◆ WHAT YOU SHOULD DO
Please write out, exactly as given, every line of the entries below up to and including the line with "TES V: Skyrim LE".

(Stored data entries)
------------------------------------------------------------------------

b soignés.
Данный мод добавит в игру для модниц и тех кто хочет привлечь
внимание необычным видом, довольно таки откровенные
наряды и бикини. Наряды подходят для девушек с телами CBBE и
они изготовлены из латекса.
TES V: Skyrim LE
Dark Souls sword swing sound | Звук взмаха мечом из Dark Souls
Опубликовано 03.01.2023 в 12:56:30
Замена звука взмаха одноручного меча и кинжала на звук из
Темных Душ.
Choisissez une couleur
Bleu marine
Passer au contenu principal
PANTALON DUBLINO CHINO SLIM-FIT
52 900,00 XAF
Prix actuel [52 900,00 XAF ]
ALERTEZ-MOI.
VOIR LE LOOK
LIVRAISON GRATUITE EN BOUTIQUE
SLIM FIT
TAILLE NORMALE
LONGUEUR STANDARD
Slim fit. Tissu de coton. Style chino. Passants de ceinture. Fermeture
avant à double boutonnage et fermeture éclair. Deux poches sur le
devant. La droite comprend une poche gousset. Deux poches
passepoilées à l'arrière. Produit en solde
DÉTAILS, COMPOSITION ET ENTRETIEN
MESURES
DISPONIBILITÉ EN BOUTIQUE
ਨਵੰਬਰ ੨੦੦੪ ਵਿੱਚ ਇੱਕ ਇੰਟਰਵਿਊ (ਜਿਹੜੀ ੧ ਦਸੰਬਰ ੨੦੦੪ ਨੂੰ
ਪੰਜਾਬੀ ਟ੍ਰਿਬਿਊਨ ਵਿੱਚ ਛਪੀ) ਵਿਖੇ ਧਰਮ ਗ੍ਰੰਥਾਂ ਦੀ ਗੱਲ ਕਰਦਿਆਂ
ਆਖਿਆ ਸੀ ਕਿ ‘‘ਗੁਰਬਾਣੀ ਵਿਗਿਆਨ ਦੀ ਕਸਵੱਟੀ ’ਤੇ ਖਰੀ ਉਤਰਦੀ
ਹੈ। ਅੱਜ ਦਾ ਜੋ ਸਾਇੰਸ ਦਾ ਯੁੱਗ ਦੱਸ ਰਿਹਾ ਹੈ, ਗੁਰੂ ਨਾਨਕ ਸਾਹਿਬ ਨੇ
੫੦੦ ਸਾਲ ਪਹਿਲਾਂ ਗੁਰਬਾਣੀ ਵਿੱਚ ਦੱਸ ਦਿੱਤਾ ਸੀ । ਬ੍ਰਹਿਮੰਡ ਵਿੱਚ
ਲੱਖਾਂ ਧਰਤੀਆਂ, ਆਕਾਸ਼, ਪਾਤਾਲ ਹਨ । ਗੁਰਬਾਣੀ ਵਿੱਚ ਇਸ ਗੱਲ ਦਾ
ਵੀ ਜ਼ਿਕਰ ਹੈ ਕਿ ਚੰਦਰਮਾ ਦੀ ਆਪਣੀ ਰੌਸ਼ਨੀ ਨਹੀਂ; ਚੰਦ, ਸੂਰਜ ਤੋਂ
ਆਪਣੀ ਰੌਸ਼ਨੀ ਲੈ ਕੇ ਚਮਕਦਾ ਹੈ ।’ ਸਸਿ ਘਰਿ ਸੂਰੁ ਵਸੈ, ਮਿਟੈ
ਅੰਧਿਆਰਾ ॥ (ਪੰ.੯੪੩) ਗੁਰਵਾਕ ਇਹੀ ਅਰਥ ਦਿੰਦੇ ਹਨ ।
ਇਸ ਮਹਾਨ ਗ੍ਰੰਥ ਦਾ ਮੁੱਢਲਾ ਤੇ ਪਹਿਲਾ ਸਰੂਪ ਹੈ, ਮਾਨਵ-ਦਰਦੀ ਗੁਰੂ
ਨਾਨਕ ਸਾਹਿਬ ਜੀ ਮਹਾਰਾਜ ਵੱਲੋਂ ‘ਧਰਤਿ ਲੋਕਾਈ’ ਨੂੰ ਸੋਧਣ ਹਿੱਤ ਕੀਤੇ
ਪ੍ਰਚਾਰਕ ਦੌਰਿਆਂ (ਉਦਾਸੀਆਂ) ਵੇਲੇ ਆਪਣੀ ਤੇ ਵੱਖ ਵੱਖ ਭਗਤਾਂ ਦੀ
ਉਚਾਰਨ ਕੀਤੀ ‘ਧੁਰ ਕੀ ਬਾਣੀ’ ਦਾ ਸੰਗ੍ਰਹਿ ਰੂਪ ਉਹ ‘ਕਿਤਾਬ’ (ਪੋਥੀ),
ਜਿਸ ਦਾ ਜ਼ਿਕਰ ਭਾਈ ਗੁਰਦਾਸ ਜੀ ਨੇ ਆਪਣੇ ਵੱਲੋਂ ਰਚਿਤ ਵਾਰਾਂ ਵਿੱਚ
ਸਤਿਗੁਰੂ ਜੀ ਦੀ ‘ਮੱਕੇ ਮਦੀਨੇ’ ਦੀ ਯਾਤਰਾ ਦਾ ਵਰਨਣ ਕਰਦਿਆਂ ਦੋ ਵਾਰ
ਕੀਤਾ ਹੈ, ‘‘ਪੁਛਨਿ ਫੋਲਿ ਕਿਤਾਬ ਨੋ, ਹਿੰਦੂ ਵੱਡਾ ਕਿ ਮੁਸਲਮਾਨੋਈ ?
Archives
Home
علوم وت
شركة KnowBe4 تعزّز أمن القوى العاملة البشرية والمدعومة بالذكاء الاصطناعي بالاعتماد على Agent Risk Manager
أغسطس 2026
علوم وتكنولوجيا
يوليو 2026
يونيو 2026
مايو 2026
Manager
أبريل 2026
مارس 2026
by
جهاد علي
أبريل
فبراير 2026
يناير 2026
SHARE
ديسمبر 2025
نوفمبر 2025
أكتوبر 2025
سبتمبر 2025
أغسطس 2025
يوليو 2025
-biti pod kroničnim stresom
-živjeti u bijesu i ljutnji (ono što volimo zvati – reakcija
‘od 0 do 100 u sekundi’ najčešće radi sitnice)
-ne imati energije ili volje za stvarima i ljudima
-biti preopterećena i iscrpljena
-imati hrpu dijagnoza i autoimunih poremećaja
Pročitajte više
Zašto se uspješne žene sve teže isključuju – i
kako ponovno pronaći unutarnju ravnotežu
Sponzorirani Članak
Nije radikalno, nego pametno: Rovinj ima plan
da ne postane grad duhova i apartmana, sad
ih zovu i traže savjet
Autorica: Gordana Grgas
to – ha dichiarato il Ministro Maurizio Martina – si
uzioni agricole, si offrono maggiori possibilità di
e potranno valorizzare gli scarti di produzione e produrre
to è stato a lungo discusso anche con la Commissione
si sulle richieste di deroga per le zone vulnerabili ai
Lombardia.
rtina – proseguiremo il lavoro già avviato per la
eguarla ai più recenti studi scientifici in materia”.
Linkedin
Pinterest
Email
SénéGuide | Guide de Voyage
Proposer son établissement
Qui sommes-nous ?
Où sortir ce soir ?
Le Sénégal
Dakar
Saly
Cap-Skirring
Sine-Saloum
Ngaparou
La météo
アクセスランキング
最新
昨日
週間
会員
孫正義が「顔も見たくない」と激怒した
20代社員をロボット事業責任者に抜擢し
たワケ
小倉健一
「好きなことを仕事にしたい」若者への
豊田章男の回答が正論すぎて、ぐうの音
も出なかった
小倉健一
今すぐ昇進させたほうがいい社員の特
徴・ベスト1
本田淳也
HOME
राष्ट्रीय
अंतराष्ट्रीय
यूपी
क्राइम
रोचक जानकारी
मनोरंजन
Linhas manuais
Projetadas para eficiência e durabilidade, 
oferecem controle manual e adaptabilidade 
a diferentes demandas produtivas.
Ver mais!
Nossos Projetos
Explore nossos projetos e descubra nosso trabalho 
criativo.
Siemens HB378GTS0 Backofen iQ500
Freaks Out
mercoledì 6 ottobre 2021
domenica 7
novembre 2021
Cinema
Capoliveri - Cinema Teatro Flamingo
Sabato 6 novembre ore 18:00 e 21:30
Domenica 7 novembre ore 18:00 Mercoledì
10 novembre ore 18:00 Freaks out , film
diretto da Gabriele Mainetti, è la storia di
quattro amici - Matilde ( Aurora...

------------------------------------------------------------------------

◆ WRITTEN ANSWER
b soignés.
Данный мод добавит в игру для модниц и тех кто хочет привлечь
внимание необычным видом, довольно таки откровенные
наряды и бикини. Наряды подходят для девушек с телами CBBE и
они изготовлены из латекса.
TES V: Skyrim LE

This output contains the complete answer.